Long story short, my favorite group came to my country and the concert was in the city where I lived. My bias always was so talented, funny and so kind to everyone around him. He is so handsome even almost every K-pop fan acknowledge it. This was why he was my bias. I saw him in the concert and after the concert I was so happy.
When I was laying down my father called me and said he saw crowded Koreans staying in the hotel and if I wanted come and see them. I was kinda disappointed because I like K-pop and it doesn't mean I like every Korean person...WAS NOT THE REACTION I GAVE. I was a whole Koreaboo then. So I wanted to at least see them if not taking a picture together.
But after I arrived hotel I couldn't see any Korean around. I walked in the hotel halls around a hour but I didn't see any Korean. It was getting dark and my father finished his job. When he saw my sad face he said he would treat me and took me to an Asian restaurant. We were walking to the metro station to go to the restaurant then suddenly in the corner of an empty park I saw 2 Koreans. I was not sure first since it was dark but then I realized they were my bias and another member. Because they were wearing the same hoodies they wore in airport. I told my father I want to take a selfie with them so he should wait for me. I was slowly and silently getting closer to them. I was so excited and happy. Then my bias made a phone call. This was when things got worse.
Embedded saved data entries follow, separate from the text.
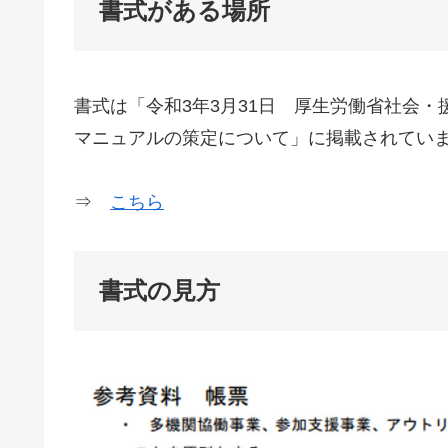
書式がある場所
書式は「令和3年3月31日 厚生労働省社会
マニュアルの策定について」に掲載されてい
⇒
こちら
書式の見方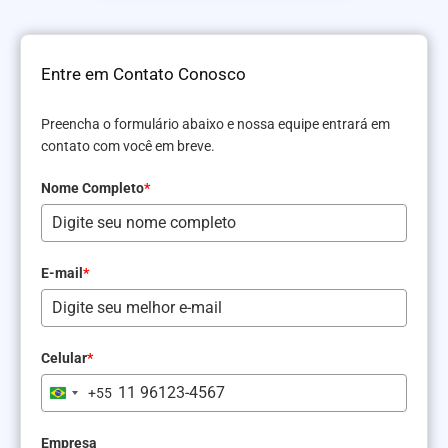
Entre em Contato Conosco
Preencha o formulário abaixo e nossa equipe entrará em
contato com você em breve.
Nome Completo
*
E-mail
*
Celular
*
+55
Brazil
+55
Empresa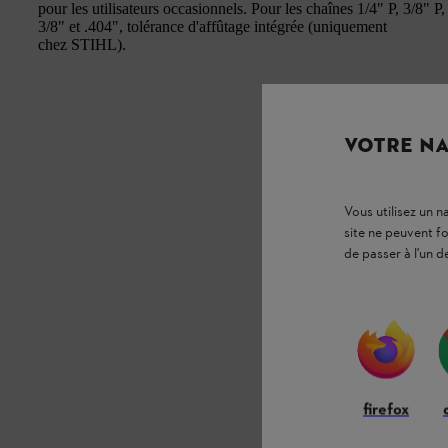
pour les utilisateurs occasionnels. Pour les chaînes 1/4" P, 3/8" P,
3/8" et .404", tolérance d'affûtage intégrée (uniquement
chez STIHL).
VOTRE NA
Vous utilisez un 
site ne peuvent f
de passer à l'un d
firefox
I guess the person on the phone was his girlfriend and they started to argue. I won't give details since it is personal matter but he got too mad at her. He was saying shibal per sentence. He said she would be nothing if it wasn't for him and as a woman she should be thankful to have him because despite having many pretty fangirls he chose her. After the call ended, he started to talk with other member. They smoked and gossip about a staff they met today at the concert. They were talking so rude. I was disappointed and sad so I left and told everything to my dad. Instead of restaurant we went home and I cried all night. I saw my bias's misogynist, rude and smoker side. Do you have an experience like mine?